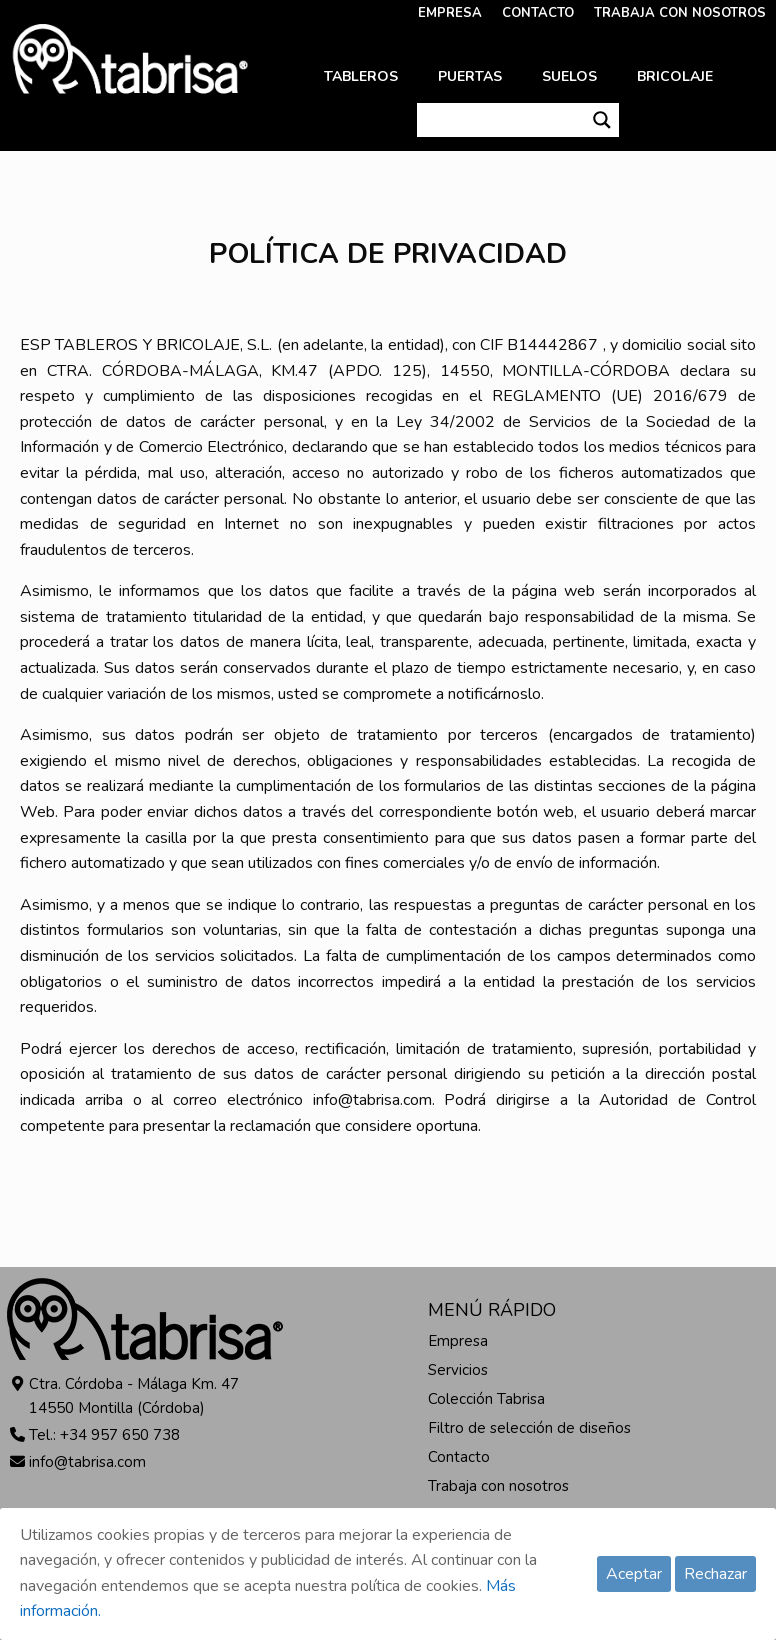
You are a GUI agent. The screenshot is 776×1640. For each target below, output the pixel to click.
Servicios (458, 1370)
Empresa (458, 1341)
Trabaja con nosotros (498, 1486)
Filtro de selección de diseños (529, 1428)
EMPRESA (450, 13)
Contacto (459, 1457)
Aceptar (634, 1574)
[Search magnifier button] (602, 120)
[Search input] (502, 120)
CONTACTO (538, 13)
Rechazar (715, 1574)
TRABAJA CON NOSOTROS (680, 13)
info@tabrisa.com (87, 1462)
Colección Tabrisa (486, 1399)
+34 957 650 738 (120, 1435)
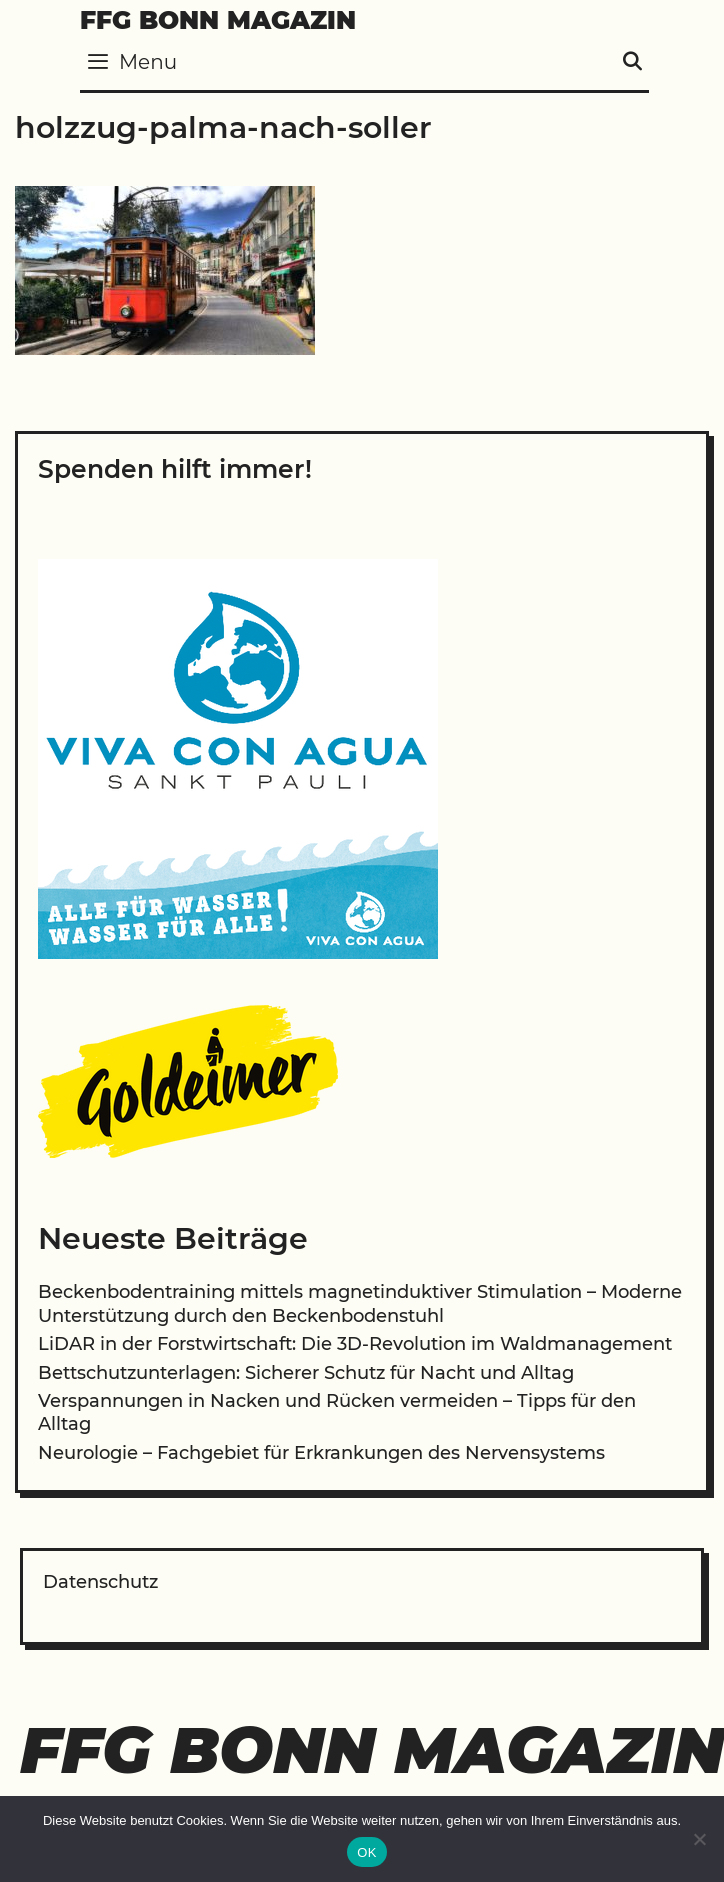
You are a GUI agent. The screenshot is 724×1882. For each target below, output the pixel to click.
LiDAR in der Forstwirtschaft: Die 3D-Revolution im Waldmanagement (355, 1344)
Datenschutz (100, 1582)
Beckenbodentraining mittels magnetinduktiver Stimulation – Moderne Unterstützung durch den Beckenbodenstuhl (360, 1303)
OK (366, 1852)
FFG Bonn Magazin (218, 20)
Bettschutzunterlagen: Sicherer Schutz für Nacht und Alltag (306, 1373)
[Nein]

■ ■ ■ ■

DIRECTIONS FOR THIS TASK —
A bare number is the whole answer: how many lines in the entries contain "each"?

YOUR RESPONSE —
2